You are asking when to get planning permission such that you reduce your capital gains tax exposure, and when to split the title between the house and garden on the one hand, and the prospective building plot on the other.

This is a complex scenario. Sorry for the long response!

You would be well advised to seek planning, tax and legal advice.

You might want to have the certainty of planning permission on the plot before selling the house. The danger you have recognised is that selling a house on an unsplit title that includes a building plot with planning permission may make you liable to some capital gains tax based on the value of the entire site.

So if the house & all the land is not mortgaged, it might be better to split the title after getting planning permission and before selling the house, so you can claim exemption from capital gains tax (CGT) assuming the house is your principal private residence. You will need legal advice.See HMRC rules

www.gov.uk/tax-sell-home.

CGT would probably not be payable on the retained plot because it remains in your ownership.

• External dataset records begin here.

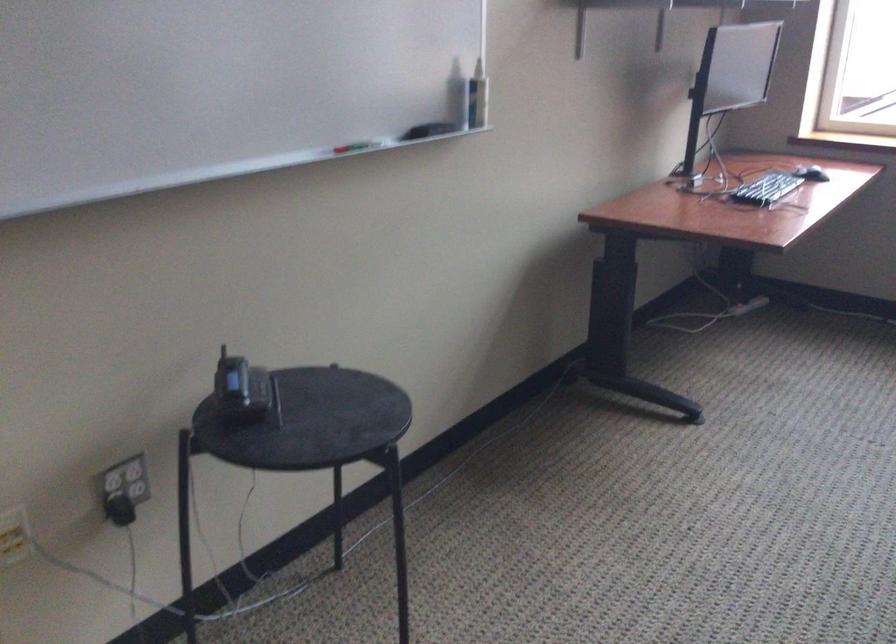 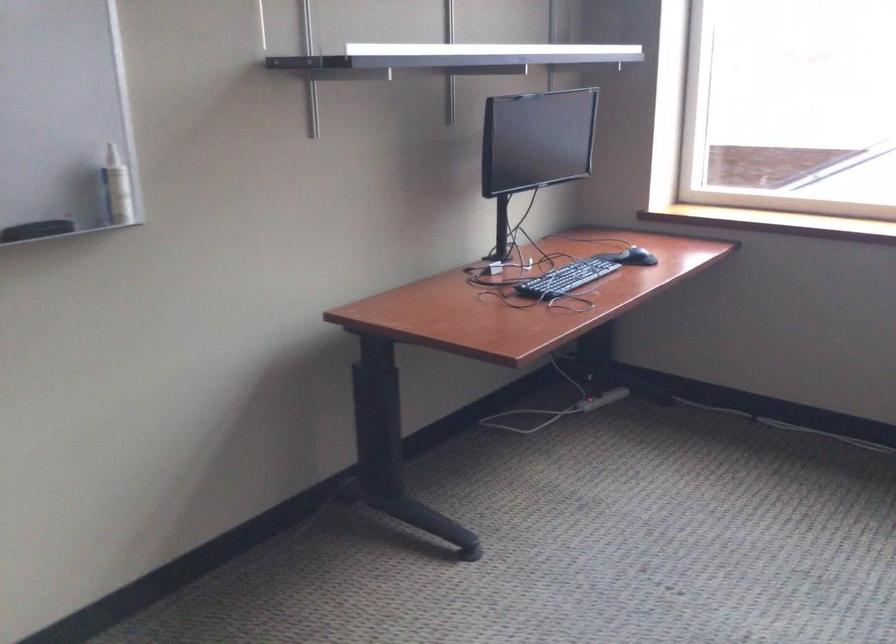 Question: The first image is from the beginning of the video and the second image is from the end. How did the camera likely rotate when shooting the video?

Choices:
 (A) Left
 (B) Right
 (C) Up
 (D) Down

Answer: (C)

If the house is mortgaged, it is not straightforward to split the title before sale because you are potentially reducing the value of the mortgagee’s security. You would also have difficulty securing a self build mortgage on land already mortgaged. If there is sufficient equity it is possible to restrict the mortgage to the house & garden only but you would need a favourable survey and legal support.

I hope this makes some sense! Good luck

RandomNumb3rs · 06/06/2022 19:36

Thanks @HogInAManger that made a lot of sense.

I don’t think it’s an uncommon scenario. This article explains it better than I did, particularly under the tax rules section, but still doesn’t address the question of when the split happens.

I do have a planning consultant and a property lawyer, but can’t seem to get a clear answer.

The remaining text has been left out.